- Bassett, Minnesota Location within Minnesota Bassett, Minnesota Location within the United States
- Coordinates: 47°23′14″N 91°49′44″W﻿ / ﻿47.38722°N 91.82889°W
- Country: United States
- State: Minnesota
- County: Saint Louis
- Township: Bassett Township
- Elevation: 1,719 ft (524 m)

Population
- • Total: 10
- Time zone: UTC-6 (Central (CST))
- • Summer (DST): UTC-5 (CDT)
- ZIP codes: 55602
- Area code: 218
- GNIS feature ID: 1989116

= Bassett, Minnesota =

Bassett is an unincorporated community in Bassett Township, Saint Louis County, Minnesota, United States located within the Superior National Forest.

The community is located 23 miles southeast of the city of Hoyt Lakes on Saint Louis County Highway 16. Highway 16 serves as a direct east–west route in northeast Minnesota between U.S. Highway 53 and Silver Bay. Bassett is located 34 miles northwest of the city of Two Harbors.

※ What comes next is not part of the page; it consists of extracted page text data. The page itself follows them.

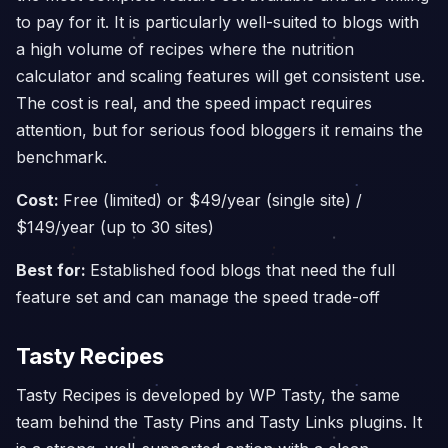
to pay for it. It is particularly well-suited to blogs with
a high volume of recipes where the nutrition
calculator and scaling features will get consistent use.
The cost is real, and the speed impact requires
attention, but for serious food bloggers it remains the
benchmark.
Cost:
Free (limited) or $49/year (single site) /
$149/year (up to 30 sites)
Best for:
Established food blogs that need the full
feature set and can manage the speed trade-off
Tasty Recipes
Tasty Recipes is developed by WP Tasty, the same
team behind the Tasty Pins and Tasty Links plugins. It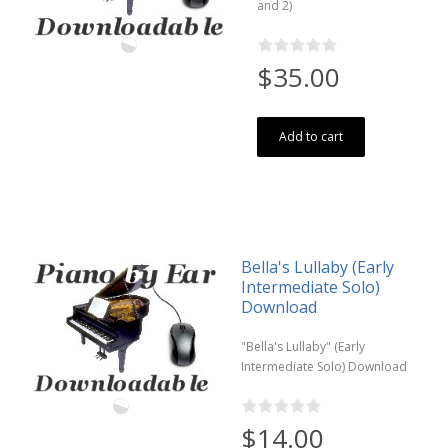
and 2)
$35.00
Add to cart
Bella's Lullaby (Early
Intermediate Solo)
Download
"Bella's Lullaby" (Early
Intermediate Solo) Download
$14.00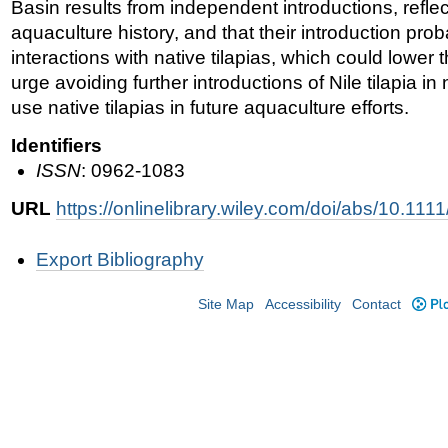
Basin results from independent introductions, refle
aquaculture history, and that their introduction pro
interactions with native tilapias, which could lower t
urge avoiding further introductions of Nile tilapia i
use native tilapias in future aquaculture efforts.
Identifiers
ISSN
: 0962-1083
URL
https://onlinelibrary.wiley.com/doi/abs/10.11
Document
Export Bibliography
Actions
Site Map
Accessibility
Contact
Plo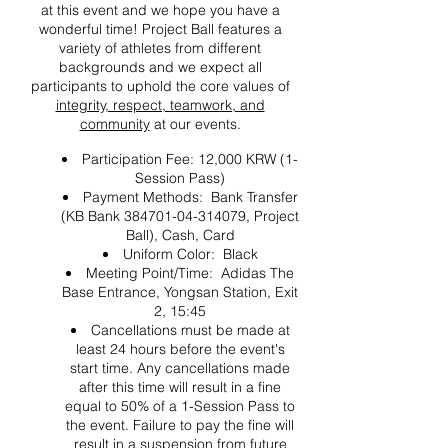
at this event and we hope you have a
wonderful time! Project Ball features a
variety of athletes from different
backgrounds and we expect all
participants to uphold the core values of
integrity, respect, teamwork, and
community
at our events.
Participation Fee: 12,000 KRW (1-
Session Pass)
Payment Methods: Bank Transfer
(KB Bank 384701-04-314079, Project
Ball), Cash, Card
Uniform Color: Black
Meeting Point/Time: Adidas The
Base Entrance, Yongsan Station, Exit
2, 15:45
Cancellations must be made at
least 24 hours before the event's
start time. Any cancellations made
after this time will result in a fine
equal to 50% of a 1-Session Pass to
the event. Failure to pay the fine will
result in a suspension from future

The boundary line between Saint Louis and Lake counties is near Bassett.

Hall Road and Round Lake Road are both in the vicinity.

The communities of Fairbanks, Toimi, Petrel, Brimson, Rollins, and Wales are all located near Bassett.

Toimi Creek and Petrel Creek both flow through the community.

The town was threatened by the Camp House Fire of May 2025.